# Problem to work on
Look at each line below and tally those holding "Cloud"; answer with that figure and nothing else.

START Data extract

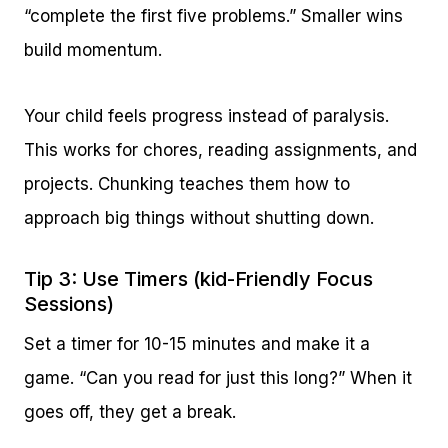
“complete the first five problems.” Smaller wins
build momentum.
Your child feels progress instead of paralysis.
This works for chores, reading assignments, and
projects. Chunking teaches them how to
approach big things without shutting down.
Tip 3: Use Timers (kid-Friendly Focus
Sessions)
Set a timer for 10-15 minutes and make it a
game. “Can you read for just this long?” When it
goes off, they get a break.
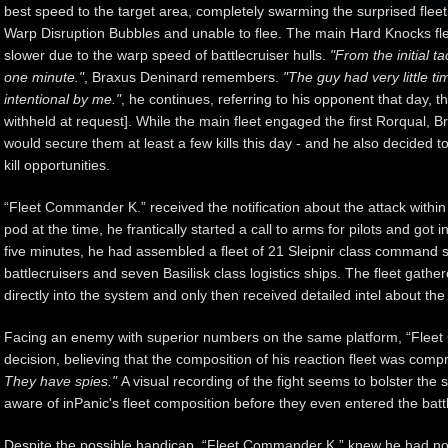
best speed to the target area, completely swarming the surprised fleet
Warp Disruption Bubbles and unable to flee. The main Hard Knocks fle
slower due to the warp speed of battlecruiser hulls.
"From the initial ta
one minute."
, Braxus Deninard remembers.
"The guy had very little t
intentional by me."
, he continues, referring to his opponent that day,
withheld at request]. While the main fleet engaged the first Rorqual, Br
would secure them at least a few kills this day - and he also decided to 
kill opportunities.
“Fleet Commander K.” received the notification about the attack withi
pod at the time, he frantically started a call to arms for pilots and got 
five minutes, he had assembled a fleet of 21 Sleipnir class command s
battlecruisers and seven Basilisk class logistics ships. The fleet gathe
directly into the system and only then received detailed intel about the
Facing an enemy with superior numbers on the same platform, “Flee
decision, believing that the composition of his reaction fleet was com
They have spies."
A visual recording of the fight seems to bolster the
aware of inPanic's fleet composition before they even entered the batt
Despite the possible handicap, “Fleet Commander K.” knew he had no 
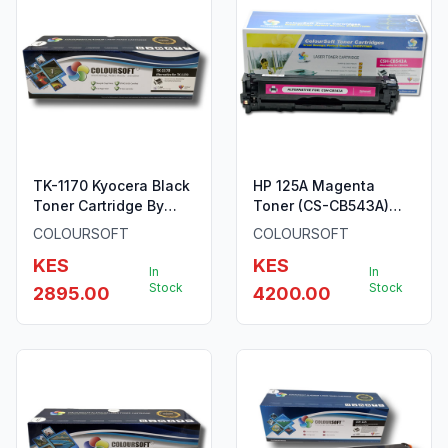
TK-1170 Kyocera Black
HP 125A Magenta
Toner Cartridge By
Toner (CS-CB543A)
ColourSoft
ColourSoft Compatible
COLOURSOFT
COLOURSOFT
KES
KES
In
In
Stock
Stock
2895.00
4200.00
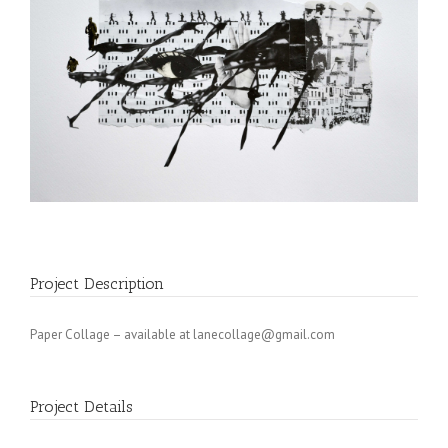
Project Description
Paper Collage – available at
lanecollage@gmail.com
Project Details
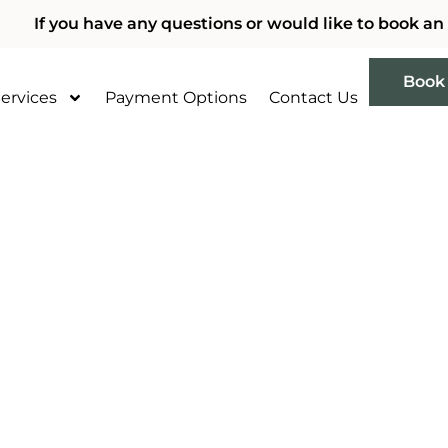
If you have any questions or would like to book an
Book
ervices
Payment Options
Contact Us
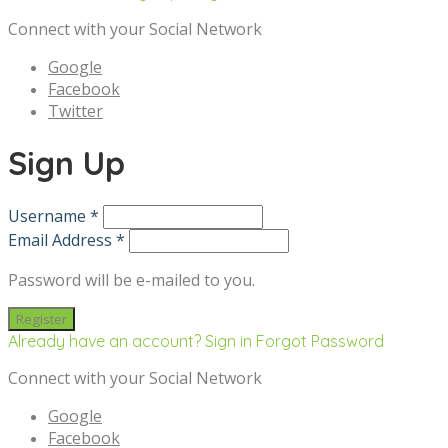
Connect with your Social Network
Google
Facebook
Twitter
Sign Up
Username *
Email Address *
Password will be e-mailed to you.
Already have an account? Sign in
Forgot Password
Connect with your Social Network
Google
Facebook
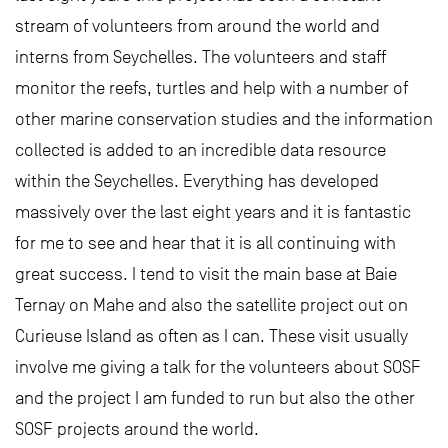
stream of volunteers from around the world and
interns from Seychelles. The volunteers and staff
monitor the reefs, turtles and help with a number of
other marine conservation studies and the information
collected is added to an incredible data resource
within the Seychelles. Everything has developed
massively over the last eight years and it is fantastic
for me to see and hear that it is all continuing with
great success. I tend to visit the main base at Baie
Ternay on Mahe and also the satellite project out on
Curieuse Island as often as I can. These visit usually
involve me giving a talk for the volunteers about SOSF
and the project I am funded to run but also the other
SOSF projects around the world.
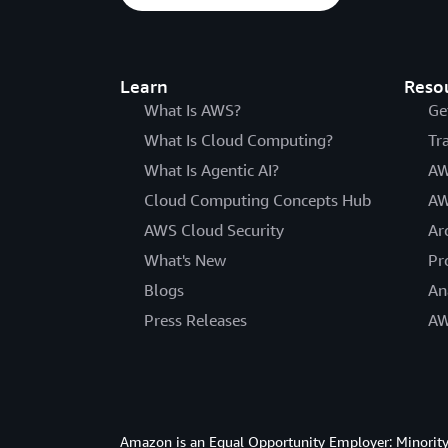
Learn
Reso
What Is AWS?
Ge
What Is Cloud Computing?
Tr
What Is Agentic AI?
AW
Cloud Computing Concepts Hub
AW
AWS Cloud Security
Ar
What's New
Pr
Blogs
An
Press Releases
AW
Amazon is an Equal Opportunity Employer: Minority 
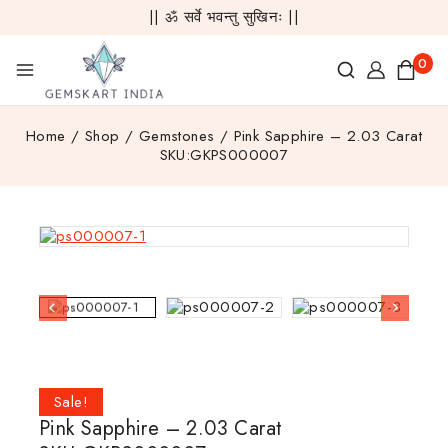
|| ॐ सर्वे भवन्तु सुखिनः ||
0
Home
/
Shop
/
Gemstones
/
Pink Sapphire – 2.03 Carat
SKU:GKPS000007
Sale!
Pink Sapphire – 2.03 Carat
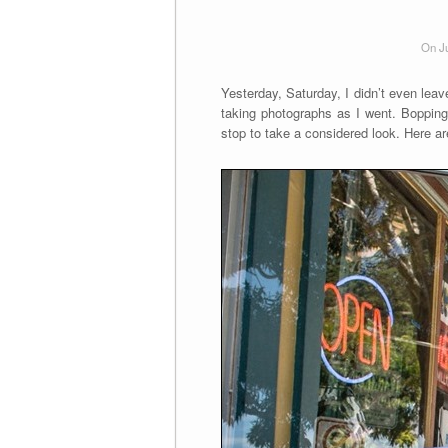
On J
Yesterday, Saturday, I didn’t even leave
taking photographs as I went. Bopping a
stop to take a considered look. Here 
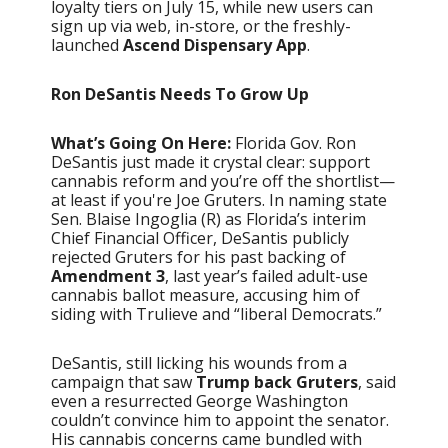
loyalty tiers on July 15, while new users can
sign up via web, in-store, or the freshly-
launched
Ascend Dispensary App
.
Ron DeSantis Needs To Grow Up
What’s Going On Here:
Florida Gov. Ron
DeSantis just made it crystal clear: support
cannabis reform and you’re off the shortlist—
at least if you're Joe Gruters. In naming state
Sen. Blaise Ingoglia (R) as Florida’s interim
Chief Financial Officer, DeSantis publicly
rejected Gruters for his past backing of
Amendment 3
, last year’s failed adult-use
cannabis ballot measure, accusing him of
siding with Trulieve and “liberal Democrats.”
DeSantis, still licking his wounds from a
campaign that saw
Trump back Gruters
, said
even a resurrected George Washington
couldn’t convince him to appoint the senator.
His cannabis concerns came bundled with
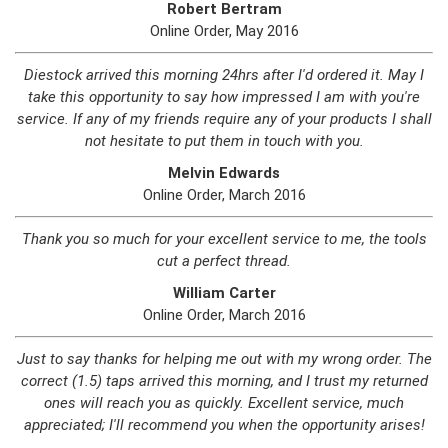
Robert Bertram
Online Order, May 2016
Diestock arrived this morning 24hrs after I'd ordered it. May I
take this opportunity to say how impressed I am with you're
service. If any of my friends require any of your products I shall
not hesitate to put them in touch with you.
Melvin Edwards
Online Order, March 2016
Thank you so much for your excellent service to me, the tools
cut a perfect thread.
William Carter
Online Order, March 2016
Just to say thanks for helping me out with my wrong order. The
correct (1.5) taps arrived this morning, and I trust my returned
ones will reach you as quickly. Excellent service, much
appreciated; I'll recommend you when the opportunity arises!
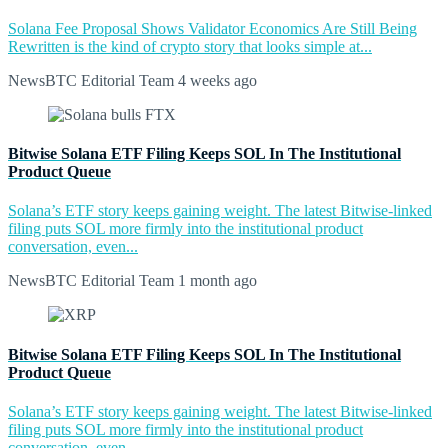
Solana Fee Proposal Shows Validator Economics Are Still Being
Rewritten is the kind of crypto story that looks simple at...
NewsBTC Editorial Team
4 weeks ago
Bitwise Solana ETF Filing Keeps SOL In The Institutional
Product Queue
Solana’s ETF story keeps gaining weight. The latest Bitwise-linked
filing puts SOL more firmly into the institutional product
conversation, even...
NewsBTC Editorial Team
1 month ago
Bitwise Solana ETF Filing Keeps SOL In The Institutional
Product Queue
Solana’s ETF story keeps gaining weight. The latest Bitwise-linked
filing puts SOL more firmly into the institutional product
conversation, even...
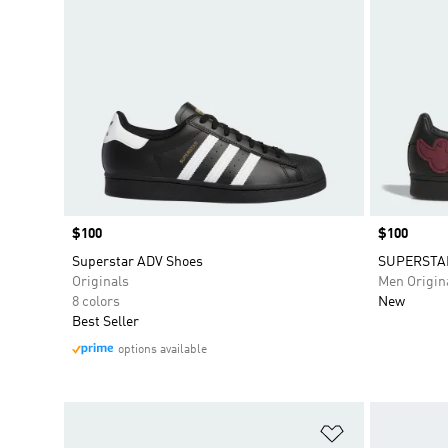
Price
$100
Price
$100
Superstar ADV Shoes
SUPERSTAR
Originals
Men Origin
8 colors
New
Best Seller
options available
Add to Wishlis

END Data extract

# Exercise solution
3